Es ist also wenig verwunderlich, dass sich die pharmazeutische Forschung seit langem für Serotonin interessiert. Sich untröstlich, niedergeschlagen, antriebslos und unglücklich zu fühlen sind Symptome einer der großen Erkrankungen unserer Zeit. Und so entwickelte die Pharmaforschung Medikamente zur Behandlung von Depressionen, die in den Serotoninhaushalt des Gehirns eingreifen. Sie gehören zur Gruppe der Serotoninwiederaufnahmehemmer – ein Wortungetüm, das aber ziemlich genau beschreibt, wie das Medikament wirkt. Denn die frohe Botschaft des Serotonins ist flüchtig, sie wird von ihrer Wirkstätte, dem Synapsenspalt, normalerweise schnell entfernt. Statt nun künstliches Serotonin ins Gehirn zu schleusen, gehen diese Mittel deshalb einen anderen Weg: Sie verzögern den Abtransport von Serotonin, indem sie die Transporter hemmen, die den Botenstoff wieder in die Nervenzelle überführen sollen. So bleibt das Serotonin länger aktiv im Gehirn und wirkt stimmungsaufhellend.
Der pharmazeutischen Industrie kommt die Auffassung, dass Depression ein Serotoninmangelzustand sei, nicht ungelegen. Hirnphysiologisch betrachtet ist die Wortwahl jedoch unglücklich, denn sie lässt den Eindruck entstehen, dass es sich bei einer depressiven Erkrankung lediglich um ein Produktionsproblem eines Stoffes im Gehirn handelt.
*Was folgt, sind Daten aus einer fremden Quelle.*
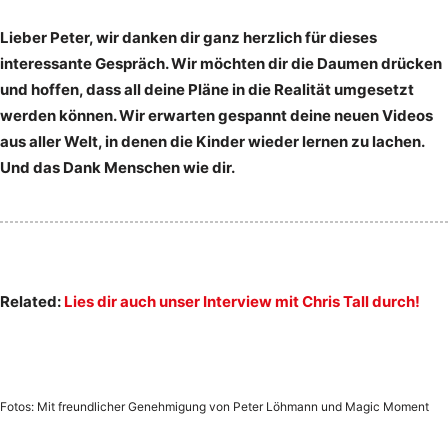
Lieber Peter, wir danken dir ganz herzlich für dieses
interessante Gespräch. Wir möchten dir die Daumen drücken
und hoffen, dass all deine Pläne in die Realität umgesetzt
werden können. Wir erwarten gespannt deine neuen Videos
aus aller Welt, in denen die Kinder wieder lernen zu lachen.
Und das Dank Menschen wie dir.
Related:
Lies dir auch unser Interview mit Chris Tall durch!
Fotos: Mit freundlicher Genehmigung von Peter Löhmann und Magic Moment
Diese Sicht ist problematisch, weil sie eine mögliche tiefere Ursache außer Acht lässt. Warum sind wir traurig und niedergeschlagen? Gefühle sind wichtige Botschaften unserer Psyche an uns. Serotoninpräparate, wenn sie auch unbestritten ihre therapeutische Bedeutung in besonderen Situationen haben, unterdrücken diese Hinweise auf die zugrunde liegenden Stressoren und geben stattdessen das trügerische Signal, dass es um uns bestens steht. Das hebt zwar vorübergehend die Stimmung, verstellt uns aber auch den Zugang zum ursächlichen Problem.
Darüber hinaus können Antidepressiva als eine Quelle besonders starker Falschsignale betrachtet werden. Serotoninwiederaufnahmehemmer und auch andere Antidepressiva bezeichnet man in der Pharmakologie daher auch als »dirty drugs«, schmutzige Substanzen. Schmutzig deshalb, weil niemand weiß, wo überall im Gehirn sie ihre Wirkung und vielfältigen Nebenwirkungen entfalten. Manche schwächen den Brain-Pull und machen die Patienten dick, andere bewirken genau das Gegenteil. Eines ist aber gewiss: Serotoninwiederaufnahmehemmer greifen massiv in das Stresssystem, den Stoffwechsel und die Energieverwaltung des Gehirns ein.
Opioide – eine Belohnung ohne Grund
Warum sind wir Menschen so versessen auf Erfolge? Warum sehnen wir uns nach Anerkennung und Lob? Warum beschreiben Fußballspieler ihre Emotionen als unbeschreibliches Glücksgefühl, nachdem sie ein wichtiges Tor erzielt haben? Die Antwortet lautet: Erfolgserlebnisse sind reines Opium.
Opioide wie Morphium sind nicht nur sehr wirksame Schmerzmittel in der Medizin und die Grundlage von süchtig machenden Drogen, sondern sie werden auch in unserem Körper produziert. Gemeint sind die Endorphine, jene glücksbringenden Substanzen, die das Gehirn an sich selbst abgeben kann, mit deren Ausschüttung es aber geizt. Ein Endorphinstoß erfolgt als eine Art Belohnung für etwas, was uns besonders gut gelungen ist und dessen wir uns im Vorhinein nicht sicher sein konnten. Das kann die Fertigstellung einer künstlerischen Arbeit sein, ein Sieg im Sport oder ein Geschäft, das wir erfolgreich zum Abschluss gebracht haben.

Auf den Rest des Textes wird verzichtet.